Beyond the human toll from this war, beyond the despicable evils being carried out by ISIS, our national interests, because of our need for a steady and predictable supply of oil, are at risk. I can't help but wonder what would be our condition now had we invested the trillions of dollar we spent on war on solar and wind power, reliable battery technology, and a modernized electric grid. I wonder what would be our condition now if we had re-programmed those trillions of dollars we spent on war and rather on modernizing our transportation fleet to run on electric powered motors with a massively decentralized system of conventional, and non-conventional micro-generation sources (think roof top solar and backyard wind). And what if instead of fracking natural gas like their was no tomorrow, and then send it overseas to India and China, we could slow that down, keep it here at home, and make doubly and triply sure what we are doing is safe. This then becomes a game changer.

With a comprehensive, secure, and predictable supply of energy, we would no longer depend on the Middle East (or Nigeria, Venezuela  and a couple others). Without the threat of losing access to Iranian oil we could negotiate with them differently with the goal of being rid of they nuclear capability. Maybe we would not feel so compelled to protect Saudi Arabia in the same way we do now, and we could take a wholly different approach to containing ISES since we wouldn't be worried about them taking over oil fields in Kurdistan. I'm not an expert on all the factions, tribal relationships, lingering colonial affects, and so on, that conspire to create the tinder box that is the Middle East, but our reliance on their oil for our standard of living and economic might limits our options. I like to have options.

Our country isn't perfect, but that doesn't mean it isn't often times amazing. Our "experiment" with democracy continues with fits and starts, we gradually inch, tentatively, towards a true universal justice for all, and the spirit of discovery and innovation run through our DNA like no where else allowing us to be leaders pretty much in whatever we set our minds to. I firmly believe that.
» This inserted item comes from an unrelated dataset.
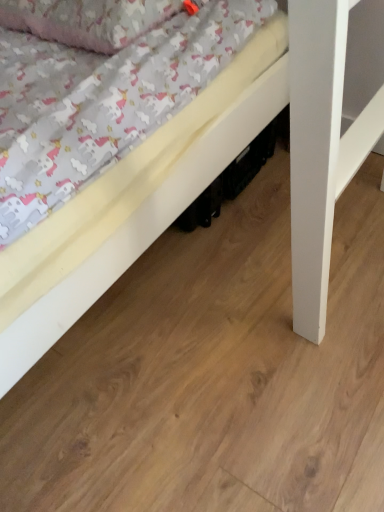 Find the location of a particular element. free space above white matte bed at lower left (from a real-world perspective) is located at coordinates (228, 309).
For reasons that I can't quite understand, energy policy has become a liberal vs. conservative thing. Liberals staunchly argue for more alternative, non-carbon polluting energy and conservatives staunchly argue that such a policy will cost too much money, jobs, and hurt the economy. How can we get past this? It seems that National Security, an issue that Republican/Conservatives like to run with, could be greatly enhanced through a comprehensive policy of energy independence that would include wind, solar, and better technology across the board. The investments would create jobs, reduce our dependance for overseas oil, and allow money we spend on military to be spent on other programs, or returned through lower taxes. If Republicans are concerned about decreasing the military budget, how about this: Put the DoD in charge of re-tooling the infrastructure. We've declared wars on drugs and other things, why not this? The military-industrial-complex may already be tooled up sufficiently to build out the solar and wind generating capability we would need.
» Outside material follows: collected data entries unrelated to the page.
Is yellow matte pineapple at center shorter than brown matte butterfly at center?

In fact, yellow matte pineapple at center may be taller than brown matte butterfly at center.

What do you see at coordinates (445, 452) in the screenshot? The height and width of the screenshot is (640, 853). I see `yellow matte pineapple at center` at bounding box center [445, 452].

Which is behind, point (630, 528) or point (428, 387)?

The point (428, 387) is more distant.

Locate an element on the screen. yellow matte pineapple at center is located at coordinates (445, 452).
I know my liberal friends will not like the idea, perhaps, but why not? So come on Republicans, step up to the plate!And it seems, with our current state of technology, it's naive for Democrats/Liberals to think retooling our energy infrastructure overnight is possible. Some transitional approach seems obvious that must include natural gas, nuclear, and even some coal (hopefully not for long). Fracking? I don't like it and I have protested against here in my state of Maryland and in DC to prevent a Fracked Gas processing plant on the Chesapeake Bay (Cove Point). But, if a politician could create the argument that, while not ideal, we could use our own natural resources and keep them here in the U.S. (not ship it overseas like they want to do with Cove Point), we can reduce our dependance on despot controlled oil, I think I'd get on board. So come on Democrats, where can we find areas of compromise towards a greater good?
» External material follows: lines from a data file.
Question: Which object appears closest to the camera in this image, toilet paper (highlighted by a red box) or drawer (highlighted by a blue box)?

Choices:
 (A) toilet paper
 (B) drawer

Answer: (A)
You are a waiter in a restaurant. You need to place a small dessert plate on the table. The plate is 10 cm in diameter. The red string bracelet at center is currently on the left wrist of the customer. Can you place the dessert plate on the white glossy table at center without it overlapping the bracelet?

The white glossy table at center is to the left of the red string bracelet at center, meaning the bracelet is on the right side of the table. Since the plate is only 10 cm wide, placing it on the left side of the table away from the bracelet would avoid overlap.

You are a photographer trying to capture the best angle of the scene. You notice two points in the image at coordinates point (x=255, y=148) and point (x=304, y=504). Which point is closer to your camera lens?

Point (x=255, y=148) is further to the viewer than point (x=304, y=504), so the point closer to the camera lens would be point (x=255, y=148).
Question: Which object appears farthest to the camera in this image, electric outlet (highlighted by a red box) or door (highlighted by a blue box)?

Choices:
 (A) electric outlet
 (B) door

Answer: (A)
We Americans like to win. Sometimes at all cost. But we also do know how to compromise. Or did. Some of you may recall your High School history and The Great Compromise which got us our Constitution, and the Compromise of 1850 which, though ill fated in the end, was a desperate attempt by good-willed people doing what they could to prevent a Civil War. Neither side liked all of it, but both sides saw the obvious benefit of easing sectional tension.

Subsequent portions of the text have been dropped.